The best way to accomplish that will be to regulate the AI industry so much that only one or two big corporations control all the AI, as well as all the money flowing from it. The regulations will exclude smaller players from developing competing products.
And then, government can erase all that pesky misinformation. There won’t be any misinformation. People will ask the AI, and the AI will tell them. And that will be that.
That is probably why they’re giving us this technology now. The answer is, they need the control. They’ve learned the unfiltered internet is too hard to control and too hard to filter. The whole frustrating exercise is like trying to keep water in a puddle. The information keeps finding a way out.
But when everyone accepts the AI, and learns to depend and rely on it, many people won’t even WANT to consider alternative ideas. The AI will be seen as neutral, unassailable, with no bias or bone to pick. It’s the ultimate mind controller.
Problem, reaction, solution.
🔥 Always remember that every single thing you tell or ask the AI is being saved in a million places and studied.
🔥 Finally, I’ve resisted this idea for months, considering it fringe and kooky. But I’m being persuaded that the Book of the Revelation predicted the rise of artificial intelligence. Revelation 13:15 describes a character often called “the False Prophet” (called the ‘Second Beast’ in the Bible). The False Prophet is permitted by God to create an image of the Antichrist (the First Beast), and bizarrely, it says that the “image of the beast” could speak.
That’s contradictory in a way; it’s the exact opposite of everything the rest of the Bible says about images. Over and over the Bible emphasizes that idols — images of false gods — CANNOT SPEAK. They can’t do anything.
So where did this one single talking image come from?
It has occurred to me that software backups are often called “images.” And ChatGPT can already assume a persona, which is a kind of image of a person. You can already ask ChatGPT to “be President Trump,” and it will start answering your questions in Trump’s unmistakeable rhetorical style.
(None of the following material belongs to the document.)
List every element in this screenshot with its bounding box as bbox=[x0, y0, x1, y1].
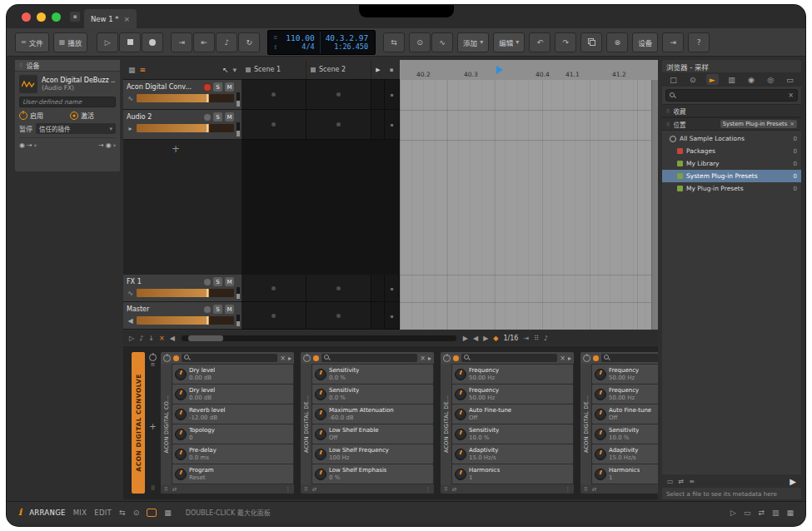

“It’s the BEST SOFTWARE EVER MADE, believe me.”
So what happens when they combine that Trump persona with a digital video, in other words, a visual image of the President? It will be an image that can speak.
It is not difficult to imagine that an upcoming version of the AI will include lots of current and historical “characters,” like Abraham Lincoln or Albert Einstein. You’ll have them right on your phone, right in your pocket, and you’ll be able to talk to them, and ask them for advice anytime. They’ll be photorealistic, moving, and they’ll happily tell you what to do.
“Hey Abe, what should I do about these pesky confederates down at the Shake Shack?”
Worse, there will probably be celebrity assistants, like your own little Taylor Swift. You’ll be able to have your own speaking religious figures that answer questions, like the Dali Lama, Buddha, or Mohammed.
Think about that one for a second.
Revelation 13’s image of the beast sounds a whole lot like it’s describing an artificially intelligent, digitalized, speaking version of a living politician: an “image” that can talk and tell you to do stuff. It would be just like having a little Trump in your pocket. Anytime you want, you can ask him how to negotiate a deal, start a reality TV show, for dating advice and tweeting tips, to recommend a good tanning salon, or how to buy tall-building real estate.
In fact, this speaking character idea is so obvious that I won’t even be able to sue anyone for stealing it. If personalized characters like this aren’t generally available by this time next year, I’ll eat an Incredible Burger.
But the thing is: what happens when the image of the people’s most favorite, most trusted personal advisor is programmed with some ulterior motives? What do YOU think could happen?
Hope this was interesting! Have a memorable Memorial Day, and I’ll see you back here tomorrow to kick off the work week.